Same SE for all regression coefficients I am using R to run a linear regression with interaction terms on a small data set(~40 observations, 5 explanatory variables).
My explanatory variables are coded in a way that they can take values -1,0 or 1.
There are different conditions(combinations of input variables) that are more common than others. (f.e. the case [v1=0,v2=0,v3=0,v4=0,v5=0] has 7, the case [-1,-1,1,1,-1] has only one occurrence in the data)
After inspecting the standard errors of the regression summary, I noticed that all the SE's are roughly the same. 
For example:
Variable 1           0.13716
Variable 2           0.13943
Variable 3           0.14018
...
This is the first time that I encountered such similar SE's. I assume it may be related to the low numbers of observations and possible values for each variable. So i might not actually be that unexpected.
But are there any general interpretations for such cases? I was especially asked whether or not it isn't strange for the SE's to be similar if the number of occurrences of conditions differ.

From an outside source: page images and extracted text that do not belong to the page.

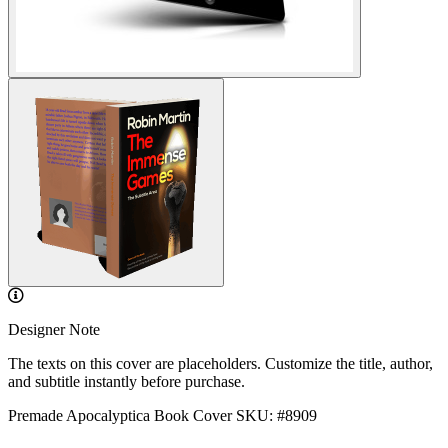
Designer Note
The texts on this cover are placeholders. Customize the title, author,
and subtitle instantly before purchase.
Premade Apocalyptica Book Cover
SKU: #8909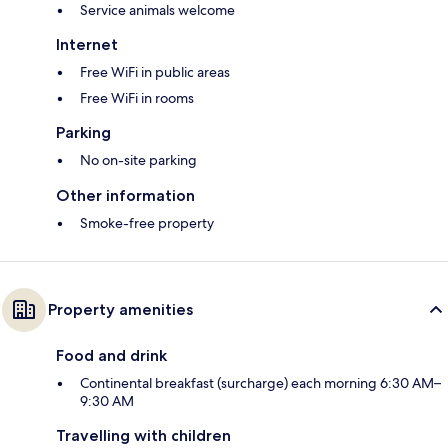
Service animals welcome
Internet
Free WiFi in public areas
Free WiFi in rooms
Parking
No on-site parking
Other information
Smoke-free property
Property amenities
Food and drink
Continental breakfast (surcharge) each morning 6:30 AM–
9:30 AM
Travelling with children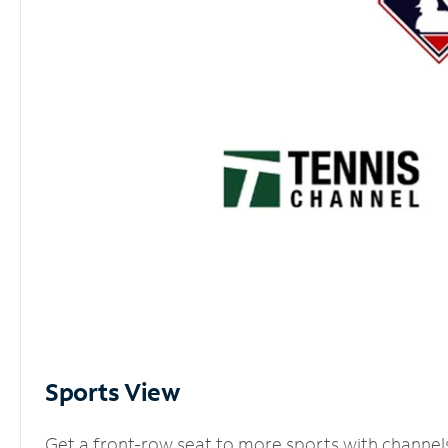
Sports View
Get a front-row seat to more sports with channel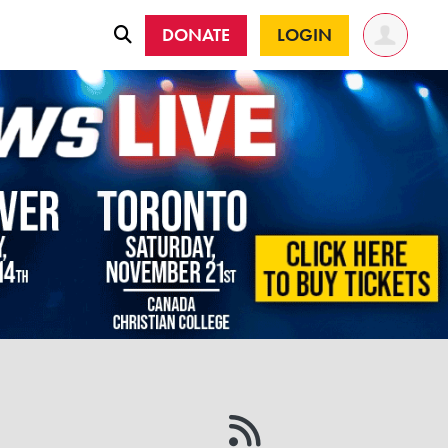
DONATE
LOGIN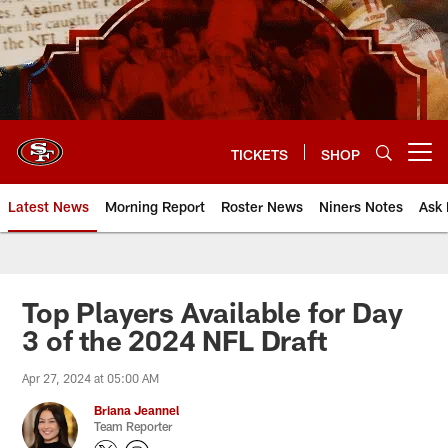
Skip
to
main
content
TICKETS
SHOP
Open menu button
Latest News
Morning Report
Roster News
Niners Notes
Ask 
Top Players Available for Day
3 of the 2024 NFL Draft
Apr 27, 2024 at 05:00 AM
Briana Jeannel
Team Reporter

 A: With linear regression, the covariance matrix for the estimated effects is used to extract the standard errors. This has a very simple formula:
$ \text{Cov}(\hat \beta) = \hat \sigma^2 (X^TX)^{-1} $
We have $\hat \sigma^2$ as the scalar estimated residual variance and $X^TX$ is covariance of the predictors multiplied by $n$, the number of samples. We compute the standard errors for each coefficient by simply taking the square root of the diagonal of $\text{Cov}(\hat \beta)$.
How does this relate to your question? Well, if the standard errors of all the regression parameters is very similar, this implies that the entries of the diagonal of $\text{Cov}(\hat \beta)$ are all very close, which is the same as the diagonals of $(X^T X)^{-1}$ being similar values. Why might this happen? One scenario in which this might happen (but not the only one!) is if all the columns of $X$ are very similarly distributed, both in terms of variance of each column and the covariance with other columns. 
At this point, I'm merely speculating about what your data might be, but given that all the variables take on the same values (-1, 0, 1), it seems quite likely that the "similarly distributed predictors" hypothesis is true.